Go through the entries below and copy each line containing the word "Report".

#### SOURCE MATERIAL ####

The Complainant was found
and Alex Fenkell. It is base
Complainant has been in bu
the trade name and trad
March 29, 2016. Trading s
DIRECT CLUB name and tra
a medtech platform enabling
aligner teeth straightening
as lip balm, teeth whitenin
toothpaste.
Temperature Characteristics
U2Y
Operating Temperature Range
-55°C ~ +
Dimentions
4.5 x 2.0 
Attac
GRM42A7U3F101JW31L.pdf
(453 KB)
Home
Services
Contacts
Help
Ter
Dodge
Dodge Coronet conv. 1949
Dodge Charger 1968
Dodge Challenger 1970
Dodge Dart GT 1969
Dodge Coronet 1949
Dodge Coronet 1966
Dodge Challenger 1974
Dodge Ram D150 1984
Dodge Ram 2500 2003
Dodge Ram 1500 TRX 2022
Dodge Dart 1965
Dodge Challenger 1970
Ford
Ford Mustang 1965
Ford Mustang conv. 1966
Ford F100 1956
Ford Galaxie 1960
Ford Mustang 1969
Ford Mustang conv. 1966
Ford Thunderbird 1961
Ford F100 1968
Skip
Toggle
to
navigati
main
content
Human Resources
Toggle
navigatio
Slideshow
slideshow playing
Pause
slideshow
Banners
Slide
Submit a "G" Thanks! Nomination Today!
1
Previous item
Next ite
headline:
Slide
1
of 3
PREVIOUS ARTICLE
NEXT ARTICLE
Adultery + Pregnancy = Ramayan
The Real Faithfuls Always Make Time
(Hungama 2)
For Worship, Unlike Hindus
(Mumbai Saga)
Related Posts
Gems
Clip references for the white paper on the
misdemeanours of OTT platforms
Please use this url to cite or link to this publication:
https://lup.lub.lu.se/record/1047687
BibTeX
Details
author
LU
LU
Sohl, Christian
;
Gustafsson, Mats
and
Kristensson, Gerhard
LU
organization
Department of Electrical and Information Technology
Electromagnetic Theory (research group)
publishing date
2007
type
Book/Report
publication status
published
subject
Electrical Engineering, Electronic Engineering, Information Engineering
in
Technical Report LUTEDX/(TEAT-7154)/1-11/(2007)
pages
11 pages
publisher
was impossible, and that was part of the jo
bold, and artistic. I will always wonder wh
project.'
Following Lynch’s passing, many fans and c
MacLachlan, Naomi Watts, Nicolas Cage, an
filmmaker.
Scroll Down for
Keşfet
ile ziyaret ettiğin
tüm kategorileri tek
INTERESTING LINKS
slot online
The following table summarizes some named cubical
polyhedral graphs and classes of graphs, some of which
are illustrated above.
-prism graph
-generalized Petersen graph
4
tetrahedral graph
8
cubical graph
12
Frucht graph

####

**RESPONSE AREA**
Book/Report
Technical Report LUTEDX/(TEAT-7154)/1-11/(2007)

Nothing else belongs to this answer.